Wednesday 30 November 2016

Steroids for refractory shock following cardiac arrest; such promising methods but such poor results

Should we give steroids to patients with OHCA and refractory shock? This is a decent research question. 

If one wants to know the truth, then the double-blind placebo controlled RCT is the absolute pinnacle of research.

The overall methods of this paper are great. Of course no papers are perfect and there were some issues but...

There was a fatal flaw.

It was only powered to include 50 patients! You have got to be kidding me.

It does not take a masters in biostatistics to know that such small numbers will only ever find huge changes in treatment effect. The likelihood of a type II error (false negative study) is massive.

(Just in case you were wondering, they found no difference if patients were given steroids or not)

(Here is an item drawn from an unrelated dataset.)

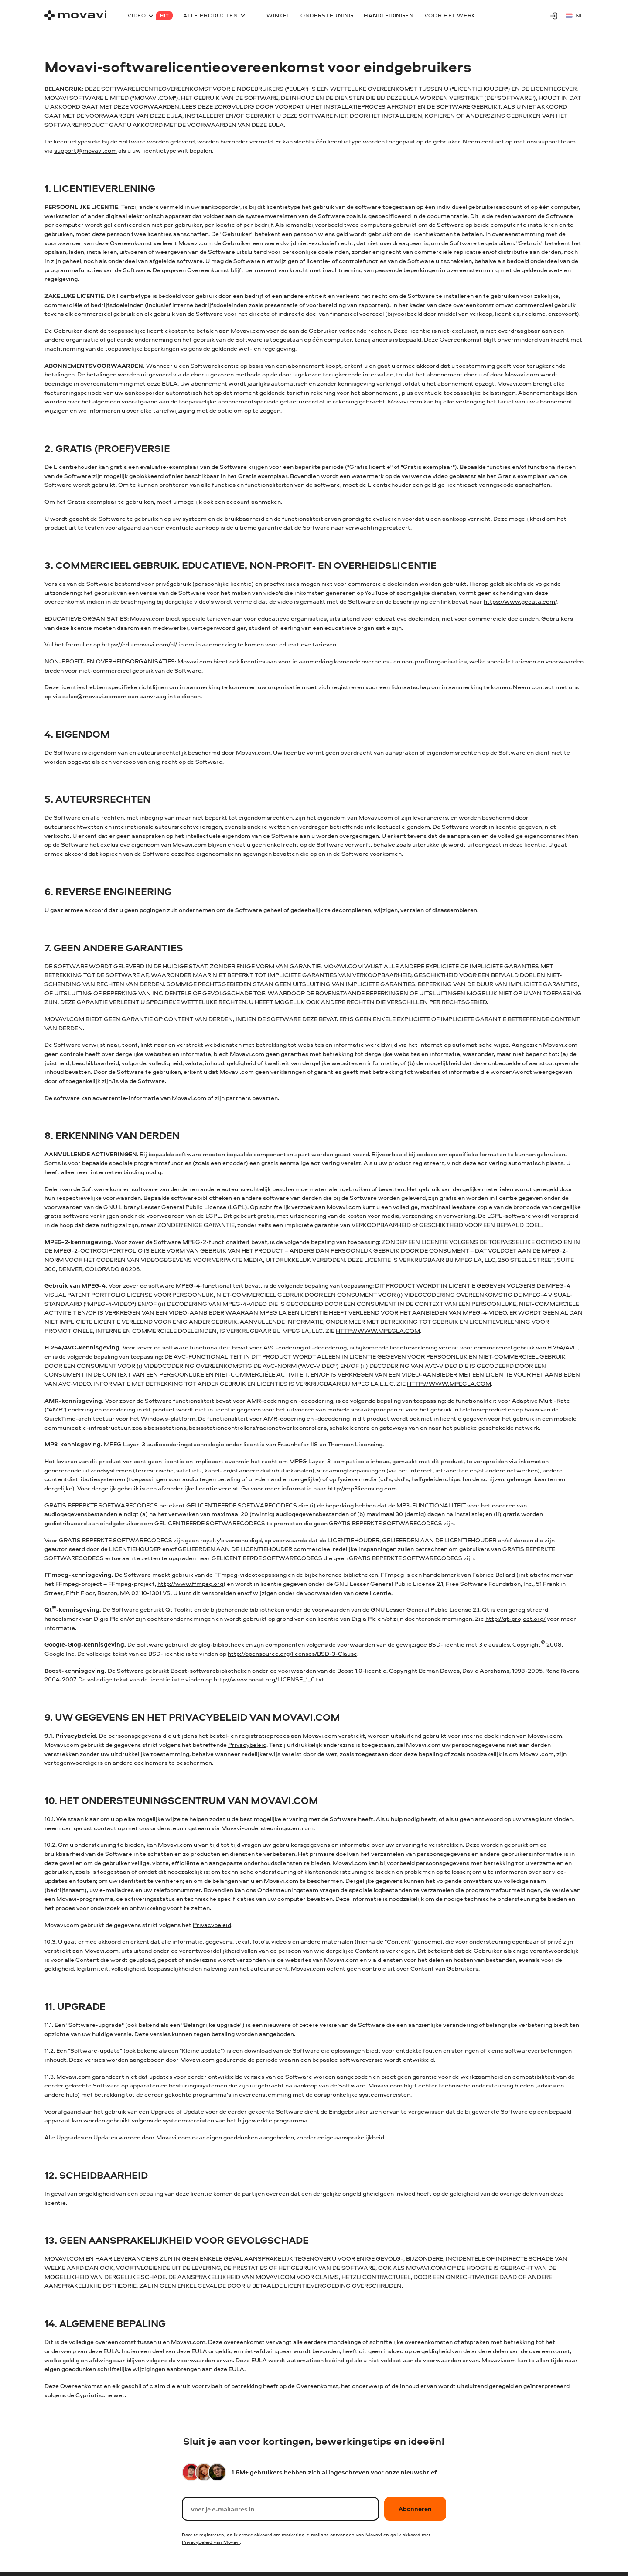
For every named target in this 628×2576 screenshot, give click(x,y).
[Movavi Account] (554, 16)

This was going to be a negative study before they ever started. What were they thinking...? Sometimes I wish I had a time machine so I could go back and shake these people.  

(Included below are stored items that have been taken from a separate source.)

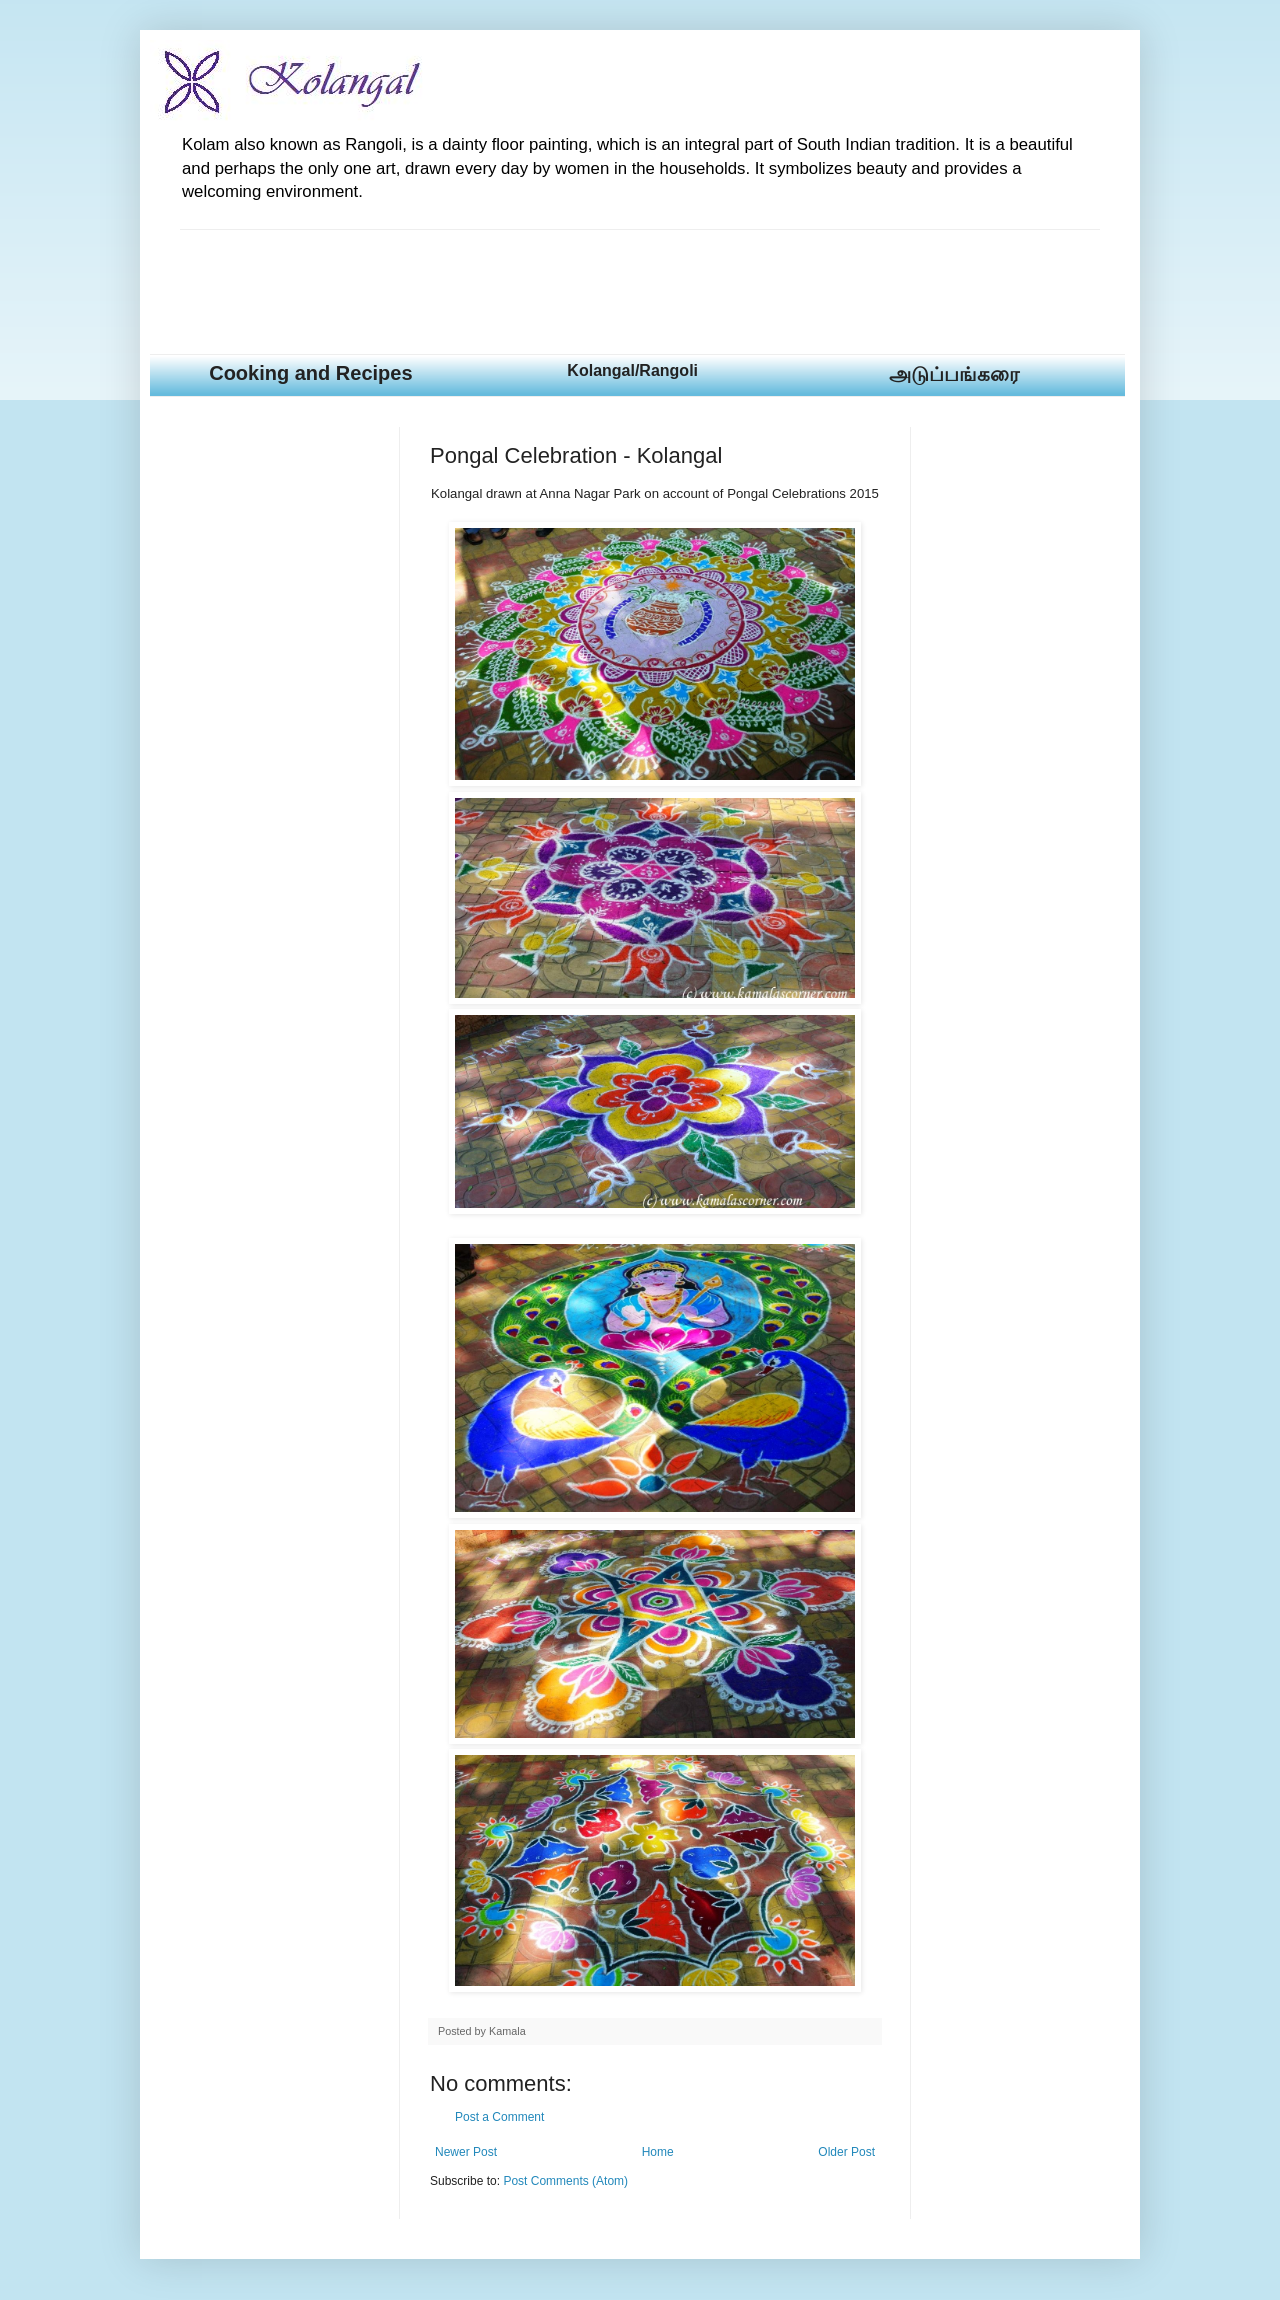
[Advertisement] (544, 275)
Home (658, 2152)
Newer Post (466, 2152)
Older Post (846, 2152)
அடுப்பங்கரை (954, 374)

Perhaps I shouldn’t be so critical. Feasibility of such a study is a major problem. These patients are not common and recruitment would have been very challenging. But most researchers anticipate this and choose other study designs and/or make other efforts & compromises. Why conduct research that you know will be flawed and a waste of time?

What should we conclude?

Absolutely nothing. Grumphfpfff...

But there is a good lesson to researchers and to those learning critical appraisal of the literature. Do your homework before you start. Choose a research question and study design that is feasible and has the potential for success.